Problem description: Please return every entry below exactly as written, without any of its pictures.

Collected data

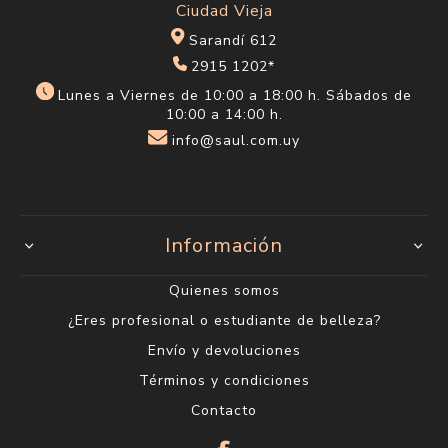
Ciudad Vieja
Sarandí 612
2915 1202*
Lunes a Viernes de 10:00 a 18:00 h. Sábados de
10:00 a 14:00 h.
info@saul.com.uy
Información
Quienes somos
¿Eres profesional o estudiante de belleza?
Envío y devoluciones
Términos y condiciones
Contacto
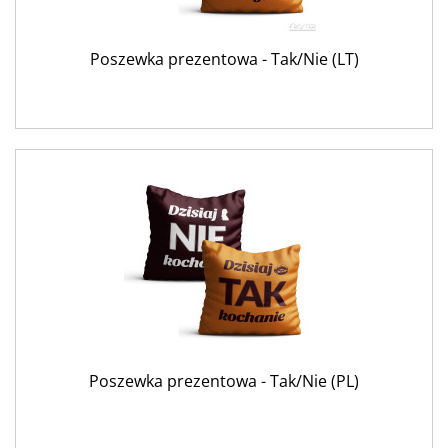
Poszewka prezentowa - Tak/Nie (LT)
Poszewka prezentowa - Tak/Nie (PL)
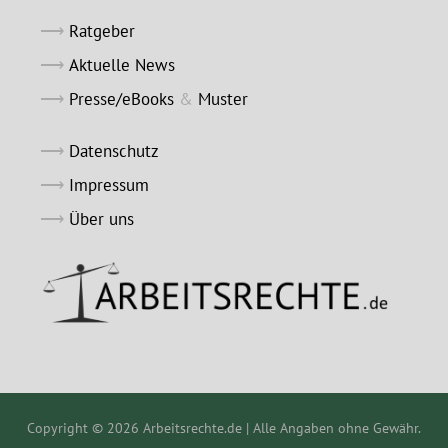
Ratgeber
Aktuelle News
Presse/eBooks
&
Muster
Datenschutz
Impressum
Über uns
Copyright © 2026 Arbeitsrechte.de | Alle Angaben ohne Gewähr.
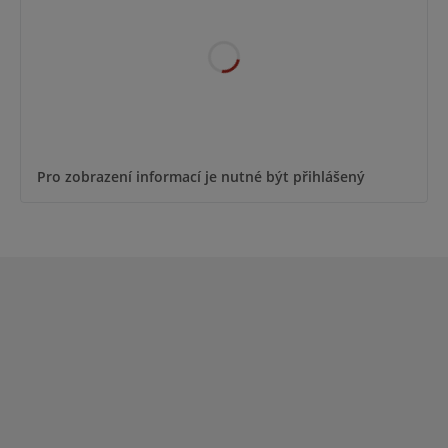
Pro zobrazení informací je nutné být přihlášený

Output of the exercise:
Ciudad Vieja
Sarandí 612
2915 1202*
Lunes a Viernes de 10:00 a 18:00 h. Sábados de
10:00 a 14:00 h.
info@saul.com.uy
Información
Quienes somos
¿Eres profesional o estudiante de belleza?
Envío y devoluciones
Términos y condiciones
Contacto
Poszewka prezentowa - Tak/Nie (LT)
Poszewka prezentowa - Tak/Nie (PL)
Ratgeber
Aktuelle News
Presse/eBooks
&
Muster
Datenschutz
Impressum
Über uns
Copyright © 2026 Arbeitsrechte.de | Alle Angaben ohne Gewähr.
Pro zobrazení informací je nutné být přihlášený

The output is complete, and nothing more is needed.